Google's Piano Genie

Want to sound great on a Piano using only your coding skills? Enter Piano Genie, the result of a research project from Google AI and DeepMind. You press any of eight buttons while a neural network makes sure the piano plays something cool — compensating in real time for what’s already been played.

Almost anyone new to playing music who sits down at a piano will produce a sound similar to that of a cat chasing a mouse through a tangle of kitchen pots. Who can blame them, given the sea of 88 inexplicable keys sitting before them? But they’ll quickly realize that playing keys in succession in one direction will produce sounds with consistently increasing or decreasing pitch. They’ll also learn that pressing keys for different lengths of times can improve the melody. But there’s still 88 of them and plenty more to learn, such as which keys will sound harmonious when played together.

Piano Genie training architectureWith Pinao Genie, gone are the daunting 88 keys, replaced with a 3D-printed box of eight arcade-style buttons which they made by following this Adafruit tutorial. A neural network maps those eight buttons to something meaningful on the 88-key piano keyboard. Being a neural network, the mapping isn’t a fixed one-to-one or even one-to-many. Instead, it’s trained to play something which should sound good taking into account what was play previously and won`t necessarily be the same each time.

To train it they use data from the approximately 1400 performances of the International Piano e-Competition. The result can be quite good as you can see and hear in the video below. The buttons feed into a computer but the computer plays the result on an actual piano.

For training, the neural network really consists of two networks. One is an encoder, in this case a recurrent neural network (RNN) which takes piano sequences and learns to output a vector. In the diagram, the vector is in the middle and has one element for each of the eight buttons. The second network is the decoder, also an RNN. It’s trained to turn that eight-element vector back into the same music which was fed into the encoder.

Once trained, only the decoder is used. The eight-button keyboard feeds into the vector, and the decoder outputs suitable notes. The fact that they’re RNNs means that rather than learning a fixed one-to-many mapping, the network takes into account what was previously played in order to come up with something which hopefully sounds pleasing.
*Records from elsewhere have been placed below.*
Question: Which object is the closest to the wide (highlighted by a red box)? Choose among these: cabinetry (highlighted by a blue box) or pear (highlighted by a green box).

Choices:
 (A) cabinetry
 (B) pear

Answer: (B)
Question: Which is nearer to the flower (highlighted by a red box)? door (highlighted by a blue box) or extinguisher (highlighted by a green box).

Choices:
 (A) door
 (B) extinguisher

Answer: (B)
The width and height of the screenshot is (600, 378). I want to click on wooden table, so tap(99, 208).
To give the user a little more creative control, they also trained it to realize when the user is playing a rising or falling melody and to output the same. See their paper for how the turned polyphonic sound into monophonic and back again.
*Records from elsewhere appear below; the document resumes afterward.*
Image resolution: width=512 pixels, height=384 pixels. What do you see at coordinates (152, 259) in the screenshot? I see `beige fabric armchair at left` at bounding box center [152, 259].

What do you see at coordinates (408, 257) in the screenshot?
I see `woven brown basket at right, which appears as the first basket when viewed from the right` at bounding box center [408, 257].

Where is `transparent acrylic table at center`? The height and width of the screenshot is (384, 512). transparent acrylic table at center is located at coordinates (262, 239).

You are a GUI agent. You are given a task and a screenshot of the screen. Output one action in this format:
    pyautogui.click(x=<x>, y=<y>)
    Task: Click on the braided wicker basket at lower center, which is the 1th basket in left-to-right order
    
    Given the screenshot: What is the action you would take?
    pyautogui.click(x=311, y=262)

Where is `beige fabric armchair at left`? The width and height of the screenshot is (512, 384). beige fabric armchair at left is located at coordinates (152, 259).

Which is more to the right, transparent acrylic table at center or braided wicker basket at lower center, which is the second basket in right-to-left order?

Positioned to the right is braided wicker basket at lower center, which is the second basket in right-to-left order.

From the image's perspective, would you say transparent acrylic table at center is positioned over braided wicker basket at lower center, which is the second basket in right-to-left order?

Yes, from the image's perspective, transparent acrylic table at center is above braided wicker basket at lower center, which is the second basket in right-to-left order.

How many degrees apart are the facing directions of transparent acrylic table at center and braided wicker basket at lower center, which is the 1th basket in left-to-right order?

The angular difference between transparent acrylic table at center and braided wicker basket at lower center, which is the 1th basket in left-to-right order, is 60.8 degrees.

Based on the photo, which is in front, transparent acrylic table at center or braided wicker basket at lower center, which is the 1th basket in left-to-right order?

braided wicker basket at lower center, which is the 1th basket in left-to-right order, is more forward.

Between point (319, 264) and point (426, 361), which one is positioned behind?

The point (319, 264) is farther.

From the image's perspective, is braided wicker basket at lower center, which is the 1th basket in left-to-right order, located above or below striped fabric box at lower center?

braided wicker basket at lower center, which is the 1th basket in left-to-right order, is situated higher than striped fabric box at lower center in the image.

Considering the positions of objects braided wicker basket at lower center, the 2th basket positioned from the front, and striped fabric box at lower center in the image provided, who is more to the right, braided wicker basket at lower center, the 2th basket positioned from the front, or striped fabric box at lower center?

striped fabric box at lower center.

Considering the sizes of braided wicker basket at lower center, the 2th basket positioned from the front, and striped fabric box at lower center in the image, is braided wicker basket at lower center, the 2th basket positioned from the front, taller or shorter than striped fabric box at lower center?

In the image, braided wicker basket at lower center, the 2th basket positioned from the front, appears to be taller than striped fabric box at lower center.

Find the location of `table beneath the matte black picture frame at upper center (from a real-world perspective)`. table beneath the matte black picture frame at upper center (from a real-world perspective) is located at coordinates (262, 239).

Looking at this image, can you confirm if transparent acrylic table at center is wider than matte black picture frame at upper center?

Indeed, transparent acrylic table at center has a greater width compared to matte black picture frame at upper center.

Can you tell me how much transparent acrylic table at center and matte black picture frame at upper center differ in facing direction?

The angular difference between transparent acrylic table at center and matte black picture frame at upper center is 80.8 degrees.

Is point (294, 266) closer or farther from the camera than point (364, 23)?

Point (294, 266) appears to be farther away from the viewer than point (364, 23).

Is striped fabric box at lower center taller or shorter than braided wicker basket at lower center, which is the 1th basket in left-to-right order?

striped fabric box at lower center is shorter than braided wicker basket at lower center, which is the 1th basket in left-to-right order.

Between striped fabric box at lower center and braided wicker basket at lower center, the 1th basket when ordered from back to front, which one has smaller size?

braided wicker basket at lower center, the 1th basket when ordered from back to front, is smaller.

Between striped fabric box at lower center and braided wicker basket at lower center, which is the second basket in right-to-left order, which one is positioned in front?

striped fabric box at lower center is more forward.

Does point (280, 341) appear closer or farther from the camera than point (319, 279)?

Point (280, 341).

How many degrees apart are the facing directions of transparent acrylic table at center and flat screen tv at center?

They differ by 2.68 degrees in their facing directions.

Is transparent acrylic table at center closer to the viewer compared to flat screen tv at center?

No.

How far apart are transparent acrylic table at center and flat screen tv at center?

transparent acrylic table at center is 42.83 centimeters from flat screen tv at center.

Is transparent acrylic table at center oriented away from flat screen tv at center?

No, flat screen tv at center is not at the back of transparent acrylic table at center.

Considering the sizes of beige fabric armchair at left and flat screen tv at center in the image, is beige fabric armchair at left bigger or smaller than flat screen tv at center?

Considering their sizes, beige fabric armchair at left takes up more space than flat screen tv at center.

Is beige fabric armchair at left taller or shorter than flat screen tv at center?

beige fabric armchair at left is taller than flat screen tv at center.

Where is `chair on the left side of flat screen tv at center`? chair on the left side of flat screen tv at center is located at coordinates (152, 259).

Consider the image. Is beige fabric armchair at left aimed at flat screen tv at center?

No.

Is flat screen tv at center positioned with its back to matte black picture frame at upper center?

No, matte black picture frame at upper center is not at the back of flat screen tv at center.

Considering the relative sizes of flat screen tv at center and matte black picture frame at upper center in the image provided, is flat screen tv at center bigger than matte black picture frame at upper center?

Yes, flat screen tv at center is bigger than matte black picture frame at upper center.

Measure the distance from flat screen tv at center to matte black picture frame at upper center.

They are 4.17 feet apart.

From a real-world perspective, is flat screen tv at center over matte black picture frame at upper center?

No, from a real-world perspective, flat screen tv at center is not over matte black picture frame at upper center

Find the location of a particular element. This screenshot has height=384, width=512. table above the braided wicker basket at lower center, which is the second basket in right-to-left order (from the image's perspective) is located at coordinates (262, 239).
If you prefer a different style of music you can train it on a MIDI collection of your own choosing using their open-sourced model. Or you can try it out as is right now through their web interface. I’ll admit, I started out just banging on it, producing the same noise I would get if I just hammered away randomly on a piano. Then I switched to thinking of making melodies and the result started sounding better. So some music background and practice still helps. For the video below, the researcher admits to having already played for a few hours.

This isn’t the first project we’ve covered by these Google researchers. Another was this music synthesizer again using neural networks but this time with a Raspberry Pi. And if our discussion of recurrent neural networks went a bit over your head, check out our overview of neural networks.
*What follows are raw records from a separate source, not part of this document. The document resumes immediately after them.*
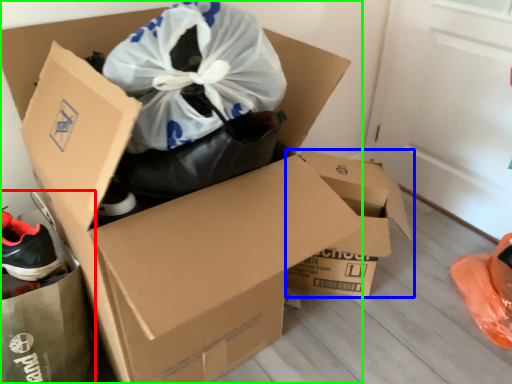 Question: Which object is positioned closest to garbage (highlighted by a red box)? Select from box (highlighted by a blue box) and box (highlighted by a green box).

Choices:
 (A) box
 (B) box

Answer: (B) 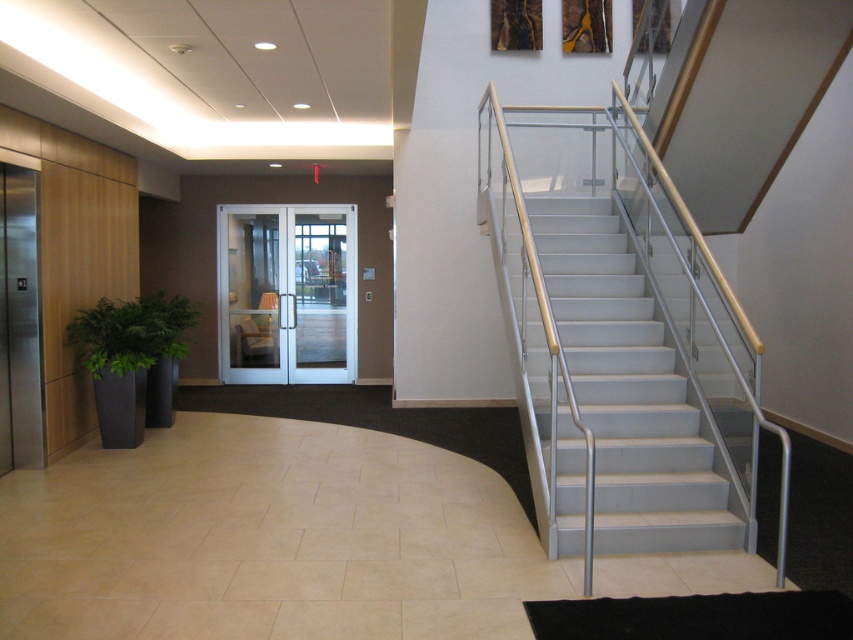 You are standing at the entrance of the building and want to take the elevator to the second floor. The white glass elevator at center and the green leafy plant at left are in your line of sight. Which object is closer to you?

The green leafy plant at left is closer to you because the white glass elevator at center is positioned over it, meaning the plant is behind the elevator in your line of sight.

You are standing in the hallway of the modern building and want to go upstairs. You see the white glossy stairs at right and the white glass elevator at center. Which one is located to the right side of the other?

The white glossy stairs at right is to the right of the white glass elevator at center.

You are an office worker who needs to move a large delivery box from the entrance to the storage room. The box is too big to fit through narrow spaces. Based on the image, which object between the white glossy stairs at right and the white glass elevator at center would you choose to transport the box?

The white glossy stairs at right is larger in size than the white glass elevator at center, so you should choose the white glossy stairs at right to transport the large delivery box since it can accommodate larger items. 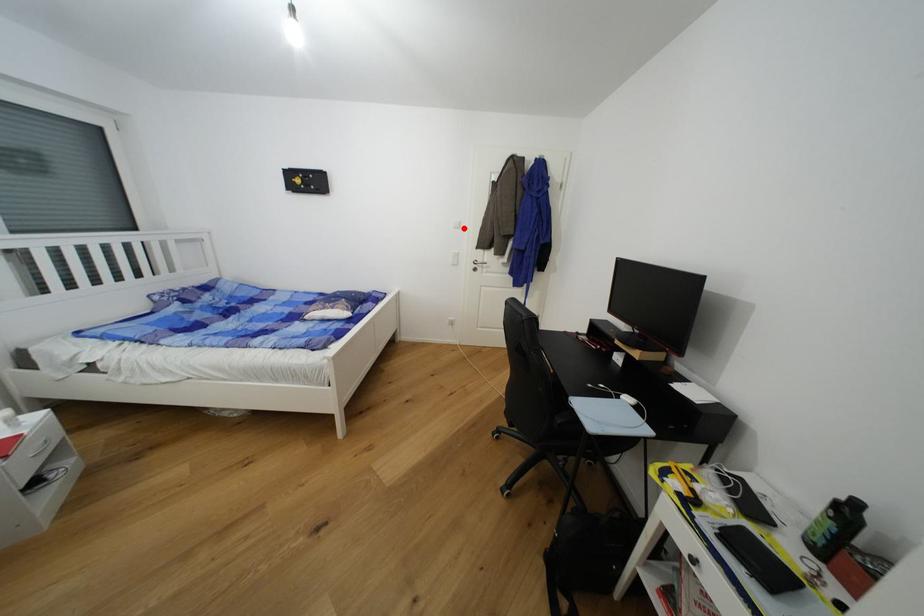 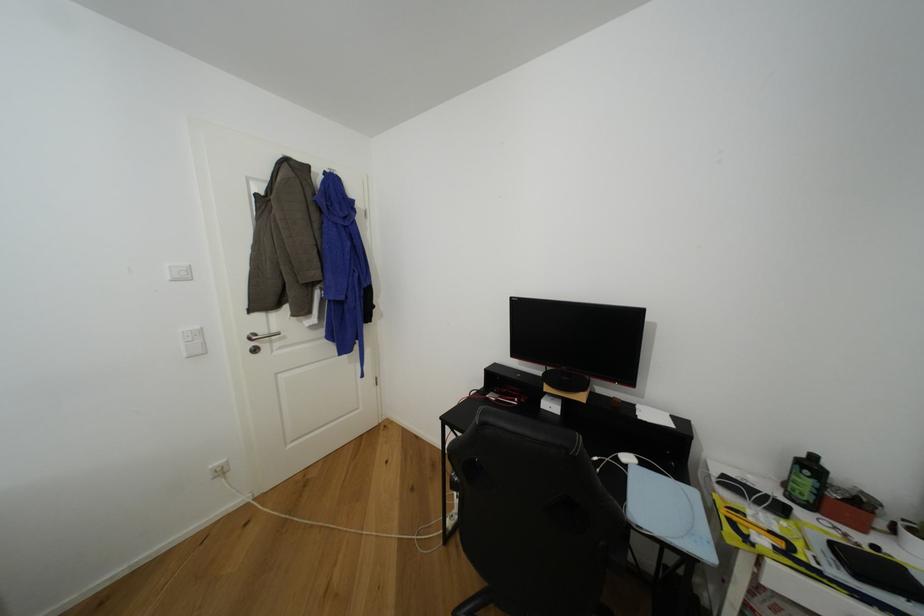 The point at the highlighted location is marked in the first image. Where is the corresponding point in the second image?

(190, 278) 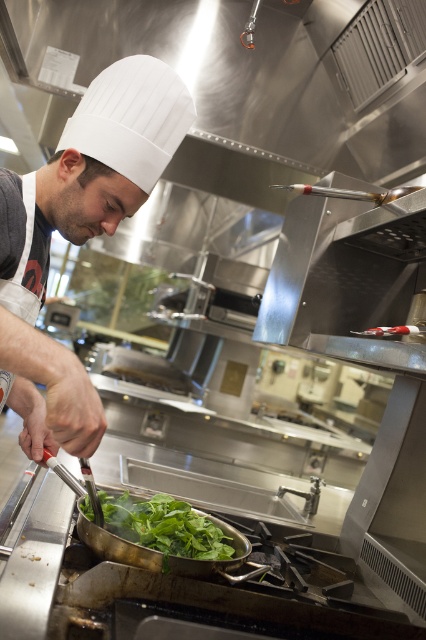 Question: Can you confirm if white matte chef hat at upper left is positioned above green leafy vegetable at center?

Choices:
 (A) no
 (B) yes

Answer: (B)

Question: Which point is closer to the camera taking this photo?

Choices:
 (A) (189, 536)
 (B) (3, 214)

Answer: (B)

Question: Can you confirm if white matte chef hat at upper left is positioned to the left of green leafy vegetable at center?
5 thoughts on “Piano Genie Trained A Neural Net To Play 88-Key Piano With 8 Arcade Buttons

  1. Is it capable of keeping in mind the whole length of the song, to keep in it’s particular style? All the neural networks I’ve ever heard of tend to have quite short attention spans, classifying something as quickly as possible, rather than creating new stuff while keeping a track of it. Songs are generally self-similar and structured over their whole length.

  2. Wait a minute!
    I think they overtrained their nets!
    It was just playing arpeggios!
    I did like how the highest and lowest buttons when repeatedly pressed would ascend the scale.
    Now I want to do the same thing with air guitar.

    1. this.
      checking out the other videos on yt, and it is mostly about arpeggios.
      but your air-guitar idea is totally appealing. the only problem is that training the neural network would require a pretty extensive video footage analisys with lots of object tracking and also the ability to distinguish between tones made by various instruments, just to produce the training data.

      but a similar thing could be made with guitar hero controller as the input, using the songs adapted for the game.

  3. This reminds me of a toy piano I’ve seen in the toyshop many years ago.
    It didn’t matter what key you pressed, the song just played the appropriate tune in the same rythm as you pressed the keys.
    In other words, all keys were just acting like a clock-pulse to advance the son one note.

    Now this project is of course way more advanced and technically goes way over my head. I don’t know if this is cheating (as you don’t press the proper keys any more on the piano) or if this is a handicap, because things are way different then they used to be. Interesting project.